* _Page-level text extractions_:
----
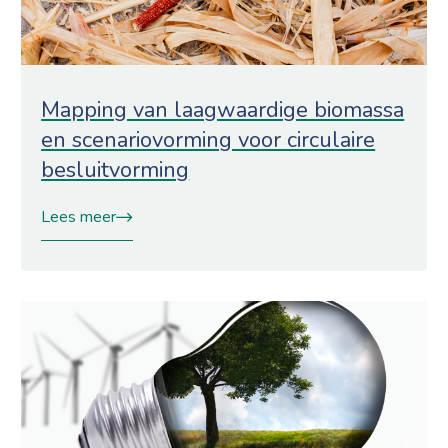
Mapping van laagwaardige biomassa
en scenariovorming voor circulaire
besluitvorming
Lees meer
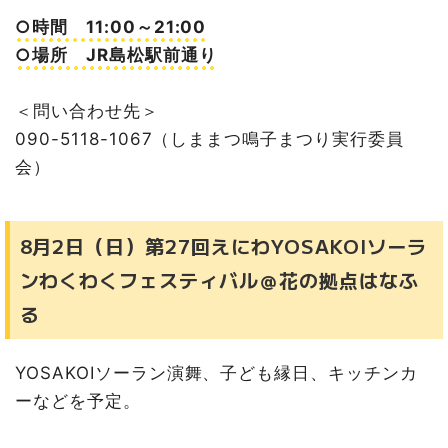
○時間 11:00～21:00
○場所 JR島松駅前通り
＜問い合わせ先＞
090-5118-1067（しままつ鳴子まつり実行委員
会）
8月2日（日）第27回えにわYOSAKOIソーラ
ンわくわくフェスティバル＠花の拠点はなふ
る
YOSAKOIソーラン演舞、子ども縁日、キッチンカ
ーなどを予定。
----
* _Work instruction_:
Above are the records; repeat them exactly, omitting every picture.

* _Expected answer_:
Mapping van laagwaardige biomassa
en scenariovorming voor circulaire
besluitvorming
Lees meer
○時間 11:00～21:00
○場所 JR島松駅前通り
＜問い合わせ先＞
090-5118-1067（しままつ鳴子まつり実行委員
会）
8月2日（日）第27回えにわYOSAKOIソーラ
ンわくわくフェスティバル＠花の拠点はなふ
る
YOSAKOIソーラン演舞、子ども縁日、キッチンカ
ーなどを予定。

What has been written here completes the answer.